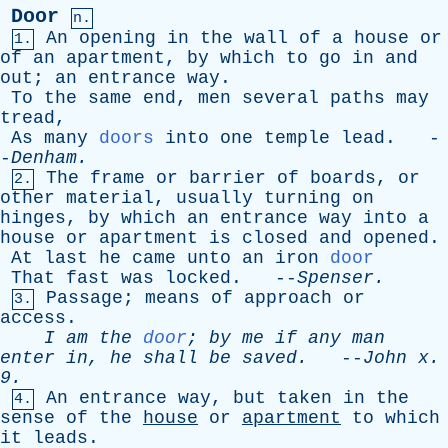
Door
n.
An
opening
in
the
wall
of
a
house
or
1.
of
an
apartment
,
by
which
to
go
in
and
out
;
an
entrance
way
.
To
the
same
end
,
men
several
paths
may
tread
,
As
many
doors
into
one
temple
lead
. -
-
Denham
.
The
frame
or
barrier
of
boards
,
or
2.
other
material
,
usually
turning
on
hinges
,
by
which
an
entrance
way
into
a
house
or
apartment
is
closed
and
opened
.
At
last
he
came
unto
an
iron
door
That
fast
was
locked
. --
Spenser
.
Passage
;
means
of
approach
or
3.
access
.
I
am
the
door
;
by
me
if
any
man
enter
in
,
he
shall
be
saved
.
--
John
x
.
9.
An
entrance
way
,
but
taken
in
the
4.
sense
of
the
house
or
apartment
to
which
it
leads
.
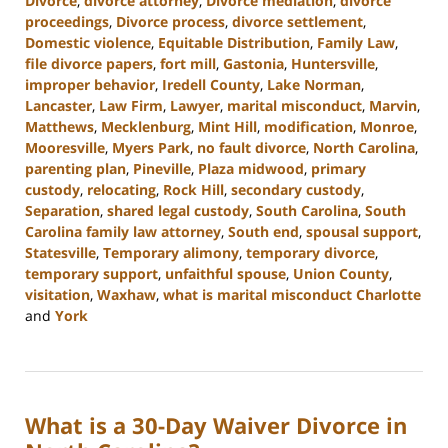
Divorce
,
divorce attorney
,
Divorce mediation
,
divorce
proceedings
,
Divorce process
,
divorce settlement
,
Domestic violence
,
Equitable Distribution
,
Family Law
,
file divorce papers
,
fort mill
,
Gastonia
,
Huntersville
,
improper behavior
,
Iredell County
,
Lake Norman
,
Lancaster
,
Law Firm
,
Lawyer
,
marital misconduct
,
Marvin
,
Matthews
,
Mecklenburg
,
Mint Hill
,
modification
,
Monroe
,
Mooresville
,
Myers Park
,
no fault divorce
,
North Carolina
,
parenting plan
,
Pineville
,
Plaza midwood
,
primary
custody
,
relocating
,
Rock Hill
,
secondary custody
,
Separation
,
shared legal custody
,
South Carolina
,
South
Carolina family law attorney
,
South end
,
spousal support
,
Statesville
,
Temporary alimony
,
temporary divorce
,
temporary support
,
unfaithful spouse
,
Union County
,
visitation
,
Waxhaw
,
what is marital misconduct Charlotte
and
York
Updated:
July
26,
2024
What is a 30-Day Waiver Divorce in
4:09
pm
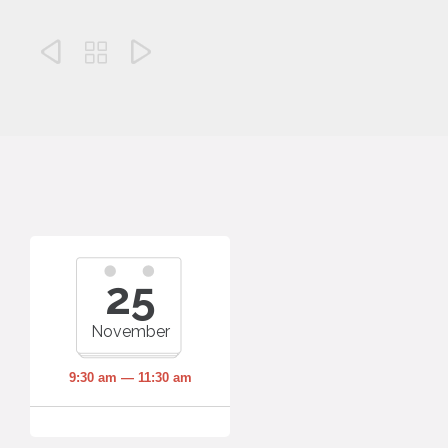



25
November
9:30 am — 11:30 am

+--

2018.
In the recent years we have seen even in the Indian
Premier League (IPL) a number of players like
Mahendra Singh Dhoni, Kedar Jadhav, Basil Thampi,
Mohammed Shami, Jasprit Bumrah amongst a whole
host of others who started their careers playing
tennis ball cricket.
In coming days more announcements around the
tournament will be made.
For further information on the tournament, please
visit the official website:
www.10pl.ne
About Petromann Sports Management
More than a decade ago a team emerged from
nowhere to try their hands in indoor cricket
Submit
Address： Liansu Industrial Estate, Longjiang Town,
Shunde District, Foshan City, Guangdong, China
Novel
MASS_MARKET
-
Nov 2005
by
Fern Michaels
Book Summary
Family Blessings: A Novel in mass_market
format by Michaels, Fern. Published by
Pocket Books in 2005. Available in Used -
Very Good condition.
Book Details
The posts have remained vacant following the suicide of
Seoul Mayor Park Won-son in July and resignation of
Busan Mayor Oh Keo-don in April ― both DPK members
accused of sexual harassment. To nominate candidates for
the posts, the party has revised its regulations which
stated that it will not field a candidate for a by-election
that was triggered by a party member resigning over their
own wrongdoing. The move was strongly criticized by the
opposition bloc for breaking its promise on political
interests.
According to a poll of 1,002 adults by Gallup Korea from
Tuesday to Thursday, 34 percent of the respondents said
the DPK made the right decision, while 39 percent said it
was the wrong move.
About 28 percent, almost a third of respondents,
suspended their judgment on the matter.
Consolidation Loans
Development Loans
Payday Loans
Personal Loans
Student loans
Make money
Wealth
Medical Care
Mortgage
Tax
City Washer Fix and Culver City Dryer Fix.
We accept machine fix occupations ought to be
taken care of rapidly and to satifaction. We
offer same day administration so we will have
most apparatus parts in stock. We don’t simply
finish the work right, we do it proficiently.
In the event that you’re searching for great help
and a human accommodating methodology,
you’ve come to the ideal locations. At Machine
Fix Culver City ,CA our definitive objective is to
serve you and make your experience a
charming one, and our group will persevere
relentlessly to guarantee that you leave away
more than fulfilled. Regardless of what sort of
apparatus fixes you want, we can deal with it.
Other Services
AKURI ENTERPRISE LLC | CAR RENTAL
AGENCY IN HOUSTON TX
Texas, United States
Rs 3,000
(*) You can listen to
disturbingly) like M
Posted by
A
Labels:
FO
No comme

+--

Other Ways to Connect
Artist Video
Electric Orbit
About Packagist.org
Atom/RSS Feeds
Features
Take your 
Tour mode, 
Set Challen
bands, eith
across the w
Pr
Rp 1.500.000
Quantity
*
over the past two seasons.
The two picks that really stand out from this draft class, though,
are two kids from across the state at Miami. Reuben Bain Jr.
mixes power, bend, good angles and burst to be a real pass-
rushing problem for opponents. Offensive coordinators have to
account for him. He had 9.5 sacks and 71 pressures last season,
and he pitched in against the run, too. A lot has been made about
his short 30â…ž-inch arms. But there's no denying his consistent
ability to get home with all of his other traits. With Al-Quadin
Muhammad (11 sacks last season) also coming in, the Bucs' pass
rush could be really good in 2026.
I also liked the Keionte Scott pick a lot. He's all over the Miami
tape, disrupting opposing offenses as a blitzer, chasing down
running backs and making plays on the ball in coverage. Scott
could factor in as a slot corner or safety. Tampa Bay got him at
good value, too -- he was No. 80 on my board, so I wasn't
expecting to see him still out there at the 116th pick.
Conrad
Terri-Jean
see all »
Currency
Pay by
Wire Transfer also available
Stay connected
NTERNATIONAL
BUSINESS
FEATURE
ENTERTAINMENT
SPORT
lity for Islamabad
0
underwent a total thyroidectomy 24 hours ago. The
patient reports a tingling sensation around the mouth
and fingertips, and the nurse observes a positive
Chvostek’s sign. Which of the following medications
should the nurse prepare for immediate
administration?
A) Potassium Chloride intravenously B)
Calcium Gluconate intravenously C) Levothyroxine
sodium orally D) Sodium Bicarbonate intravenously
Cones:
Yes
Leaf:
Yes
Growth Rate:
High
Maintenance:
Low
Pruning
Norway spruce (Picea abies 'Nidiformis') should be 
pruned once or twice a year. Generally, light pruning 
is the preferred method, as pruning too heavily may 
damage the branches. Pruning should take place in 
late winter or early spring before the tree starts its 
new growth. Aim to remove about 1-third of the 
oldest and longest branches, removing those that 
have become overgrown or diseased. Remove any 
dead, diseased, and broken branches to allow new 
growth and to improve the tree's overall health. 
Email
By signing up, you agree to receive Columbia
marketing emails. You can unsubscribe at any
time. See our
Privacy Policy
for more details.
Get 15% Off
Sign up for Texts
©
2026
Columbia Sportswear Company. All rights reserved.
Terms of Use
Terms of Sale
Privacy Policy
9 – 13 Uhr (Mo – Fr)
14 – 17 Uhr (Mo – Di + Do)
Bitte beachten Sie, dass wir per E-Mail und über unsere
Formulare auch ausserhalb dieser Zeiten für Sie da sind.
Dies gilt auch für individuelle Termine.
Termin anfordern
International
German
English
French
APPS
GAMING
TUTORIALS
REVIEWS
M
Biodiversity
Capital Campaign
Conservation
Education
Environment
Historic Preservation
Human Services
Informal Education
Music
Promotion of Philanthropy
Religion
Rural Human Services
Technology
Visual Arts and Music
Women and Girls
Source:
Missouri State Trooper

+--

→ **Exercise aim**: From the entries above, copy every line where the word "Park" shows up.

→ **Exercise result**:
Myers Park
Seoul Mayor Park Won-son in July and resignation of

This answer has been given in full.